> [WORK REQUIRED]: Every record below must be copied exactly, with images dropped.

> [RECORDS SUPPLIED]:
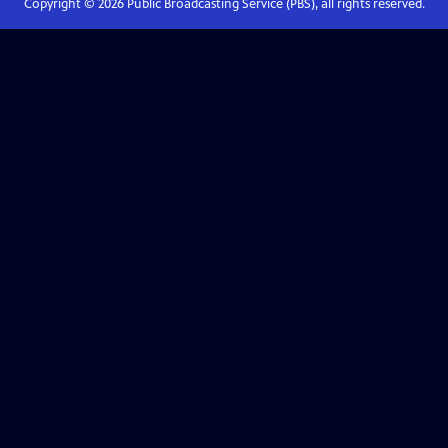
Copyright ©
2026
Public Broadcasting Service (PBS), all rights reserved.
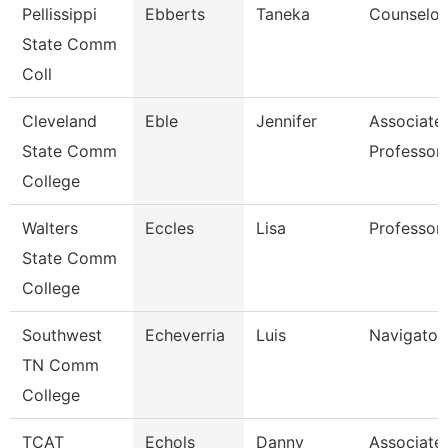
Pellissippi
Ebberts
Taneka
Counselor
State Comm
Coll
Cleveland
Eble
Jennifer
Associate
State Comm
Professor
College
Walters
Eccles
Lisa
Professor
State Comm
College
Southwest
Echeverria
Luis
Navigator
TN Comm
College
TCAT
Echols
Danny
Associate 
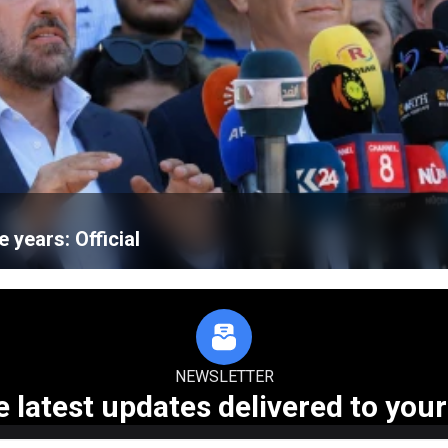
e years: Official
NEWSLETTER
e latest updates delivered to your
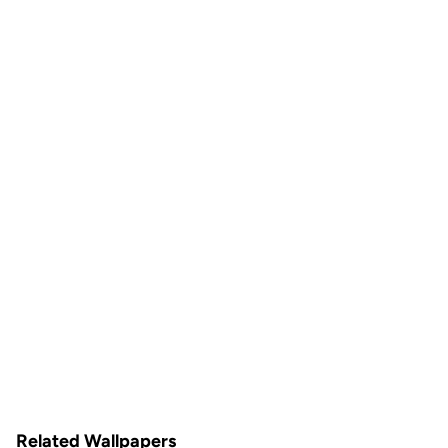
Related Wallpapers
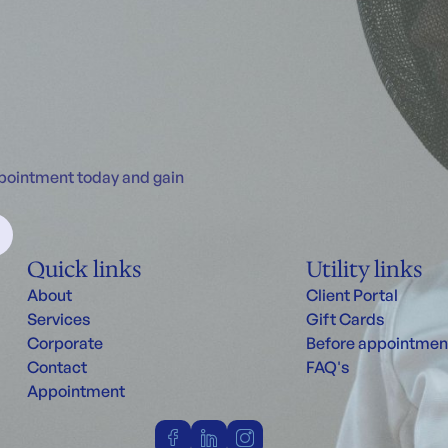
ppointment today and gain
Quick links
Utility links
About
Client Portal
Services
Gift Cards
Corporate
Before appointmen
Contact
FAQ's
Appointment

> [EXERCISE SOLUTION]:
Copyright ©
2026
Public Broadcasting Service (PBS), all rights reserved.
Pellissippi
Ebberts
Taneka
Counselor
State Comm
Coll
Cleveland
Eble
Jennifer
Associate
State Comm
Professor
College
Walters
Eccles
Lisa
Professor
State Comm
College
Southwest
Echeverria
Luis
Navigator
TN Comm
College
TCAT
Echols
Danny
Associate 
e years: Official
NEWSLETTER
e latest updates delivered to your
Related Wallpapers
ppointment today and gain
Quick links
Utility links
About
Client Portal
Services
Gift Cards
Corporate
Before appointmen
Contact
FAQ's
Appointment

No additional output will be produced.